7. A line that might instructively illustrate point 6: In Ilona Comes with the Rain, Mutis unpacks the life of a minor character, a sea captain named Wito. Consider his opening gambit:

His life deserves an entire book. It was so full of adventures, some of which he hurried over as if they were hot coals, that one became lost in their labyrinthine complexity.

The life described here could just as well be the Gaviero’s.

8. Well of course, that’s what Mutis is doing, channeling and conveying and expressing Maqroll’s life, a life of picaresque adventures (and titular misadventures), of loss and gain, of love and despair, drinking, sailing, scheming and plotting—a life full of allusions and hints and digressions. Mutis’s technique is marvelous (literally; he made this reader marvel): he gives us an aging (anti-)hero, a hero whose life is overstuffed with stories and mishaps and feats and enterprises and hazards; he gives us one strand of that life at a time in each novella—but then he points to the other adventures, the other serials of Maqroll that we would love to tune into if only we could.

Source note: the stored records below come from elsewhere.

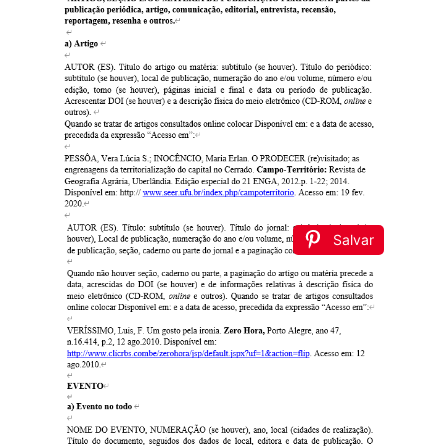
Salvar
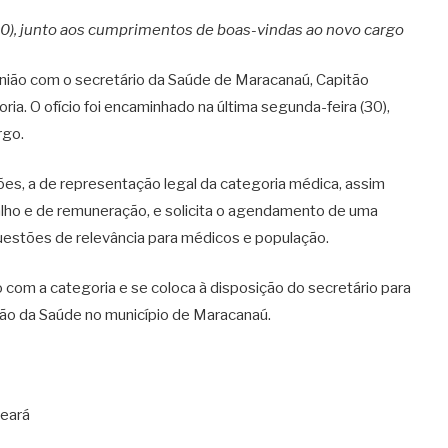
30), junto aos cumprimentos de boas-vindas ao novo cargo
união com o secretário da Saúde de Maracanaú, Capitão
ia. O ofício foi encaminhado na última segunda-feira (30),
rgo.
ições, a de representação legal da categoria médica, assim
lho e de remuneração, e solicita o agendamento de uma
questões de relevância para médicos e população.
com a categoria e se coloca à disposição do secretário para
tão da Saúde no município de Maracanaú.
Ceará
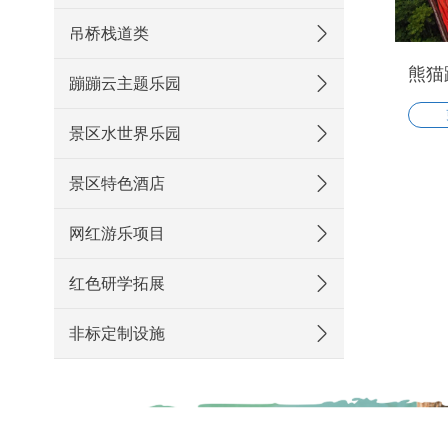
吊桥栈道类
熊猫
蹦蹦云主题乐园
景区水世界乐园
景区特色酒店
网红游乐项目
红色研学拓展
非标定制设施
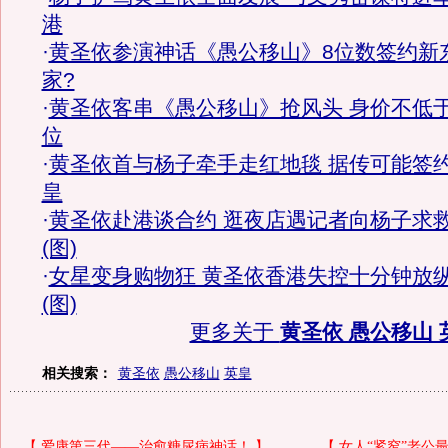
港
·
黄圣依参演神话《愚公移山》8位数签约新
家?
·
黄圣依客串《愚公移山》抢风头 身价不低
位
·
黄圣依首与杨子牵手走红地毯 据传可能签
皇
·
黄圣依赴港谈合约 逛夜店遇记者向杨子求
(图)
·
女星变身购物狂 黄圣依香港失控十分钟放
(图)
更多关于
黄圣依 愚公移山 
相关搜索：
黄圣依
愚公移山
英皇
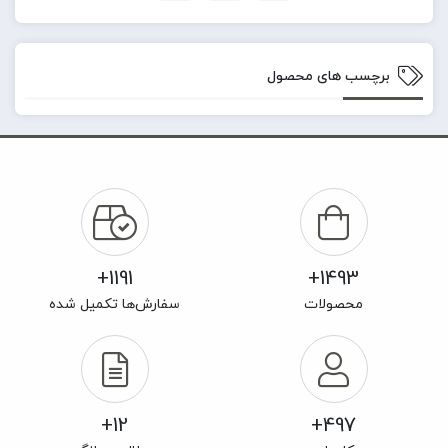
برچسب های محصول
1191+
1493+
محصولات
سفارش‌ها تکمیل شده
12+
497+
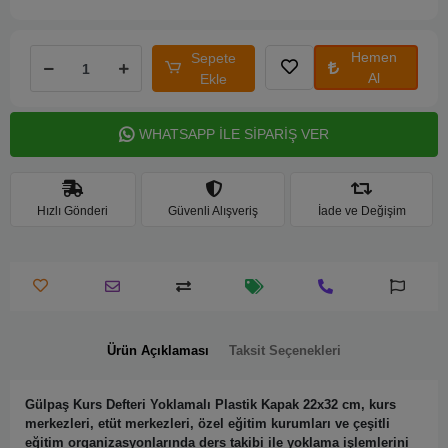
Hemen
Sepete
Al
Ekle
WHATSAPP İLE SİPARİŞ VER
Hızlı Gönderi
Güvenli Alışveriş
İade ve Değişim
Ürün Açıklaması
Taksit Seçenekleri
Gülpaş Kurs Defteri Yoklamalı Plastik Kapak 22x32 cm, kurs
merkezleri, etüt merkezleri, özel eğitim kurumları ve çeşitli
eğitim organizasyonlarında ders takibi ile yoklama işlemlerini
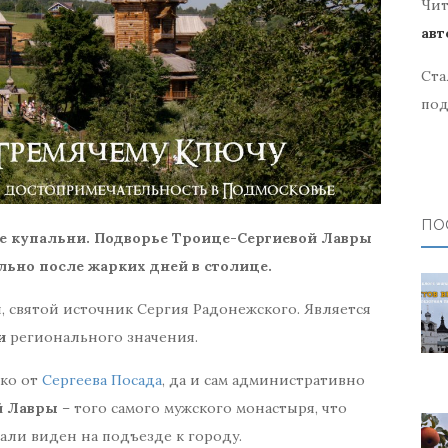
Чит
авт
Ста
под
ПО
е купальни. Подворье Троице-Сергиевой Лавры
ально после жарких дней в столице.
, святой источник Сергия Радонежского. Является
и
регионального значения.
еко от
Сергеева Посада
, да и сам административно
й Лавры
– того самого мужского монастыря, что
али виден на подъезде к городу.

9. To illustrate point 8: Consider Maqroll in Un Bel Morir, doing some time in prison: His consciousness floats to other prisons, other countries: Afghanistan, British Columbia: And then we get those stories, miniature epics—and nested within them, their own characters tell stories.

10. There’s a wonderful timelessness to Maqroll, a sense that the adventures exist somehow before the postmodern world, that they belong to the pulp fictions of jungle adventure…

11. (Indeed, re: point 10: In Ilona, we find one character who is unstuck in time, taking a Naopleonic lover during a transcontinental voyage…)

12. I’ve already noted the Borgesian quality of Mutis’s tales, brought up their picaresque scope (a la Cervantes), so let me lazily compare Mutis to others: let me note the sprawl of his storytelling, which recalls García Márquez—only more compact, more precise. Let me suggest that there’s something of Kafka in there too—indeed, the first novella, The Snows of the Admiral seems to me a reworking of “Before the Law.” (The tale is also conspicuously quixotic; tilting at windmills and all that). Conrad of course, but also something of Melville—the grand (Moby-Dick) and the sly (The Confidence Man). And hell, also something of Edgar Rice Burroughs’s high adventure, or even, dare I say it, the better parts of the Indiana Jones films.

13. Lazy as I am, I’ve failed to quote Mutis at any length—a shame, because it’s wonderful prose (translated by Edith Grossman, by the way). So here’s a little morsel—one that I think captures why we tell stories—from the appendix to Un Bel Morir, the last of the three novellas I read; before I offer it up I’ll conclude my riff by saying how happy I am that there are four more of these Maqroll novellas to read:

All the stories and lies about his past accumulating until they formed another being, always present and naturally more deeply loved than his own pale, useless existence composed of nausea and dreams.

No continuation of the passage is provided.